# Cabo San Jose Area



## MexicoGolfer62 (May 27, 2009)

Hey all, the wife and I are looking to permenantly retire in Mexico and am looking at the Cabo San Jose area. Anyone know of any good locations in that area? I am looking at residency and need to be by good golfing while my wife really just wanted the pretty views. We are looking at spending in the low 250-300s but really want top dollar space.


----------



## RVGRINGO (May 16, 2007)

Welcome to the forum. We 'mainlanders' don't know much about coastal tourist towns, so I hope someone with some information on Cabo San José will come on board and answer your questions. That part of Mexico is a world away from us and very, very different.


----------



## BajaGringo (May 11, 2009)

Are you set on that area? Baja is a very long and diverse peninsula with lots of options. There are some places where that amount of money won't buy you much but others where you can have an ocean front palace. Don't just base your retirement home purchase on a vacation trip. That part of Baja gets very, very hot in the summertime and I have met many here on the peninsula who bought there in late Fall/Winter/early Spring, thinking it was the greatest place on the planet.

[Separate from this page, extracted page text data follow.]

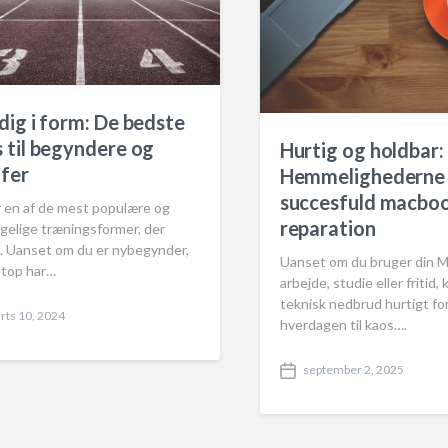
dig i form: De bedste
 til begyndere og
Hurtig og holdbar:
fer
Hemmelighederne
succesfuld macbo
r en af de mest populære og
reparation
gelige træningsformer, der
s. Uanset om du er nybegynder,
Uanset om du bruger din M
etop har…
arbejde, studie eller fritid, 
teknisk nedbrud hurtigt fo
rts 10, 2024
hverdagen til kaos….
september 2, 2025
P
o
s
t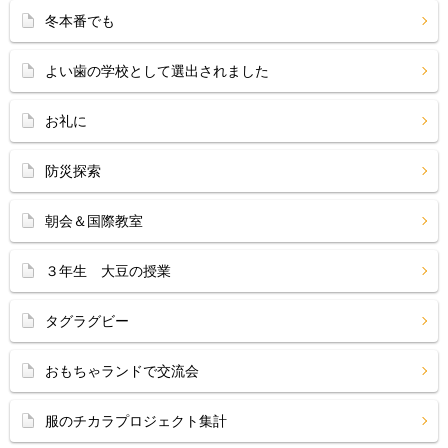
冬本番でも
よい歯の学校として選出されました
お礼に
防災探索
朝会＆国際教室
３年生 大豆の授業
タグラグビー
おもちゃランドで交流会
服のチカラプロジェクト集計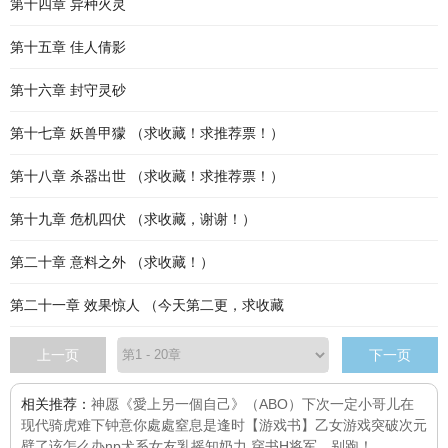
第十四章 异种火灵
第十五章 佳人倩影
第十六章 封守灵砂
第十七章 妖兽甲獴 （求收藏！求推荐票！）
第十八章 杀器出世 （求收藏！求推荐票！）
第十九章 危机四伏 （求收藏，谢谢！）
第二十章 意料之外 （求收藏！）
第二十一章 效果惊人 （今天第二更，求收藏
上一页
下一页
相关推荐：
神愿
《愛上另一個自己》（ABO）
下次一定
小哥儿在
现代
骑虎难下
钟意你
處處窒息
是逢时
【游戏书】乙女游戏突破次元
壁了该怎么办np
犬系女友
乳摇知奶力 穿书H
将军，别跑！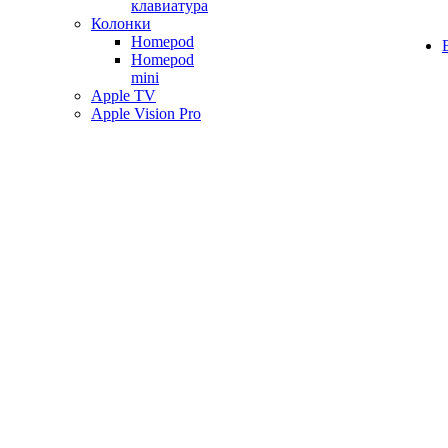
клавиатура
Колонки
Homepod
Homepod
mini
Apple TV
Apple Vision Pro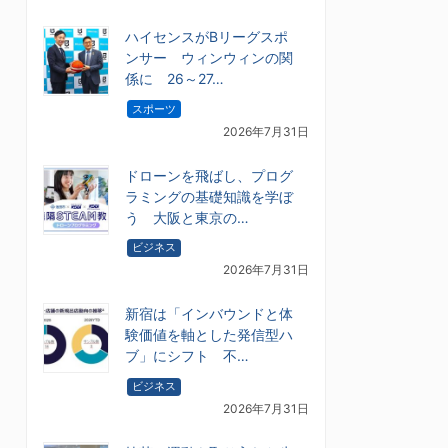
ハイセンスがBリーグスポ
ンサー ウィンウィンの関
係に 26～27…
スポーツ
2026年7月31日
ドローンを飛ばし、プログ
ラミングの基礎知識を学ぼ
う 大阪と東京の…
ビジネス
2026年7月31日
新宿は「インバウンドと体
験価値を軸とした発信型ハ
ブ」にシフト 不…
ビジネス
2026年7月31日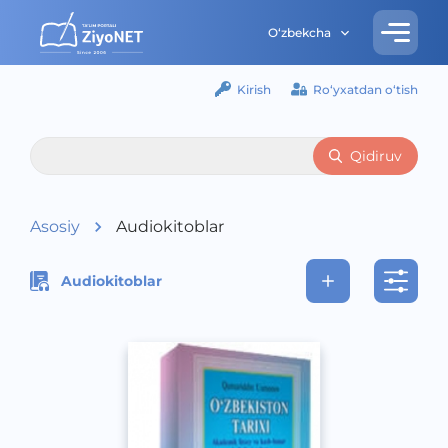
O‘zbekcha
Kirish
Ro‘yxatdan o‘tish
Qidiruv
Asosiy
Audiokitoblar
Audiokitoblar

That is, until summer arrived... 

Maybe that works for you but I suggest you rent a vacation home there this summer; at least for a month and better if for two to three months. Then you can decide if it really is your dream location based on some real time living experience *BEFORE* you put any money down on a place you may have trouble selling later if you have regrets.

Just my dos centavos

YMMV


----------



## RVGRINGO (May 16, 2007)

That is excellent advice. As much as I like Mazatlan, for example, I couldn't live there in the summer and fall months; even if I could afford to air condition an entire house. We've had folks from Lake Chapala move to the coasts and return after a couple of summers. Two couples came back this year and they have lived in Mexico for years and should have known better than to buy. Close friends bought, then sold on the coast, got fed up and returned to Oregon 'temporarily'. They bought there, remodeled too much, can't sell, want to come back to Lake Chapala but are trapped in Oregon now.


----------



## BajaGringo (May 11, 2009)

Today seems to be a time where renting makes more sense until one is absolutely sure that "here" is where you want to live for the next XX years. Those bargains out there aren't going away and there is a lot of evidence indicating that prices may even drop more this fall.


----------



## MexicoGolfer62 (May 27, 2009)

I just spent a few weeks in the are in Baja and it was amazing. (edited by moderator - possible promotional intent)


----------



## BajaGringo (May 11, 2009)

This is sounding more and more like a real estate pitch...


----------



## RVGRINGO (May 16, 2007)

It is also wandering off topic.


----------



## MexicoGolfer62 (May 27, 2009)

Sorry all wasn't trying to wander off topic.. really just trying to figure out all of my options.. will post new thread to duke it out between the building vs. renting vs. buying vs. resort lifestyle.. GAME ON! haha


----------